Certains récits ravagent les esprits… Alors que les
trois semaines d’errance du navire de secours Ocean Viking, en
Méditerranée, sont encore dans tous les esprits en tant que révélateur du
désastre européen des politiques migratoires, les révélations du Monde –
insupportables – sur les conditions du naufrage d’une embarcation de fortune
transportant des migrants, survenu le 24 novembre 2021 dans la Manche,
nous laissent sans voix et provoquent un profond sentiment de honte et de
colère. Les faits s’avèrent terribles, puisque les investigations sur ce drame,
un an après l’ouverture d’une information judiciaire, révèlent qu’au moment où
la tragédie se produisait les occupants du bateau ont appelé à de très
nombreuses reprises les secours français. La divulgation des communications en
atteste : malgré les cris et les pleurs, audibles sur les
enregistrements, aucun moyen de sauvetage n’a été envoyé…
Ce jour-là, vingt-sept corps furent repêchés, dont
ceux de six femmes et d’une fillette. Il n’y eut que deux survivants, pour ce
qui reste le naufrage le plus grave depuis que des migrants entreprennent de
rejoindre l’Angleterre à bord de canots pneumatiques. La localisation exacte du
bateau avait d’ailleurs été communiquée dans la nuit, à deux reprises, au
centre régional opérationnel de surveillance et de sauvetage maritimes (Cross)
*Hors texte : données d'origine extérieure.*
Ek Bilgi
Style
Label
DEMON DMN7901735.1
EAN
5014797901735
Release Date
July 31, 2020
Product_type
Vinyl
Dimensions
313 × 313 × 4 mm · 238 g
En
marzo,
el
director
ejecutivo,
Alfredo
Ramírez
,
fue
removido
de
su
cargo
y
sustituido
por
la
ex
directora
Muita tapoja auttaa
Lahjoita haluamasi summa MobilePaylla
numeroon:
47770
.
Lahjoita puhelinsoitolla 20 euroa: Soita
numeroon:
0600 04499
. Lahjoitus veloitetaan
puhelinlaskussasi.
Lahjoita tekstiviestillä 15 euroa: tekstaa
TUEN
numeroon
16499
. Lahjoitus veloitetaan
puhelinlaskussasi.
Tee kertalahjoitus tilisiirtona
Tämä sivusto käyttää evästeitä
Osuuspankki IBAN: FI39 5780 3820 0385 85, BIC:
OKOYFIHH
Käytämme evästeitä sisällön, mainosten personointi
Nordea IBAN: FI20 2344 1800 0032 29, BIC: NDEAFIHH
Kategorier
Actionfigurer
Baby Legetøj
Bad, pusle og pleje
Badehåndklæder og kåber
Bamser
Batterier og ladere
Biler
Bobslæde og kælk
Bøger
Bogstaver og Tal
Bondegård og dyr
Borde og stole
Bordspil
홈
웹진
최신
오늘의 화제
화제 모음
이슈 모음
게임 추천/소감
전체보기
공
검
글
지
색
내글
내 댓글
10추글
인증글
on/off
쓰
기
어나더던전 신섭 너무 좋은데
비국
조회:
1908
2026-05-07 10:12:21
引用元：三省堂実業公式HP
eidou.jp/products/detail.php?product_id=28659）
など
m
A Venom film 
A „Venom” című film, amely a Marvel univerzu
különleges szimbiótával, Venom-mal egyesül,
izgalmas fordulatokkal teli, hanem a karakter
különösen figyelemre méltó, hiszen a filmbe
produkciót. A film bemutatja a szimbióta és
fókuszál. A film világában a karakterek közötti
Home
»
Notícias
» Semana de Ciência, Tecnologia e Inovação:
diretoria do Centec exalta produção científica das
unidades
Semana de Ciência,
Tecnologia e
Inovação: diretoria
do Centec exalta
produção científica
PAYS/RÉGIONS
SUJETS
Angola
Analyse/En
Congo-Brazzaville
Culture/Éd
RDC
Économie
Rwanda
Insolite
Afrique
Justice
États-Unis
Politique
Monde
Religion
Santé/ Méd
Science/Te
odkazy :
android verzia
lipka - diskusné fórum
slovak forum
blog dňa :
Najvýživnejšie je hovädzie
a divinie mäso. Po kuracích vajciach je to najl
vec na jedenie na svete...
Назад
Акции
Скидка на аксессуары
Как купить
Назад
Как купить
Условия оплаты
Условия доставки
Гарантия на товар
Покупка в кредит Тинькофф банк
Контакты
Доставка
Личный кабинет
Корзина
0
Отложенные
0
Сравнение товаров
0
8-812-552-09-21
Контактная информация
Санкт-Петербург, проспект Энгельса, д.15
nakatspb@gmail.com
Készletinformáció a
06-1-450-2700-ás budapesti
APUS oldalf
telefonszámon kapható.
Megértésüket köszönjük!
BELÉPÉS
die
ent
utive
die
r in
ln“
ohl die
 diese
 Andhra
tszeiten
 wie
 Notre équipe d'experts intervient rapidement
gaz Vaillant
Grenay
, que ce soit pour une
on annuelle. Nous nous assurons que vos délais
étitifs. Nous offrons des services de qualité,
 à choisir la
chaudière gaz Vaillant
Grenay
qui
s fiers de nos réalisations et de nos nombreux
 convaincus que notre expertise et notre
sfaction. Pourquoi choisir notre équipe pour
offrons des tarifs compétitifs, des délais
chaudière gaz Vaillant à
du Gris-Nez (Pas-de-Calais), composé de militaires et sous l’autorité du préfet
maritime de la Manche et de la mer du Nord. Pourtant, en toute inhumanité, le
Cross n’enverra aucun moyen de sauvetage et se contentera de saisir le centre
de coordination des secours anglais, à Douvres. Pire, une opératrice du Cross a
même menti aux occupants en leur disant de garder leur calme et que les secours
arrivaient… Cynisme absolu.
Cette sordide histoire, qui s’apparente à un délit
majeur de non-assistance à personnes en danger, s’est déroulée en France, et
toute une chaîne de commandement a fermé les yeux jusqu’à provoquer l’irréparable,
la mort d’êtres humains. Depuis ces révélations, nous sommes frappés par le
silence assourdissant des autorités, de l’exécutif… et de la plupart des médias
dominants. Comme la marque infâme d’une banalisation poussée à l’extrême.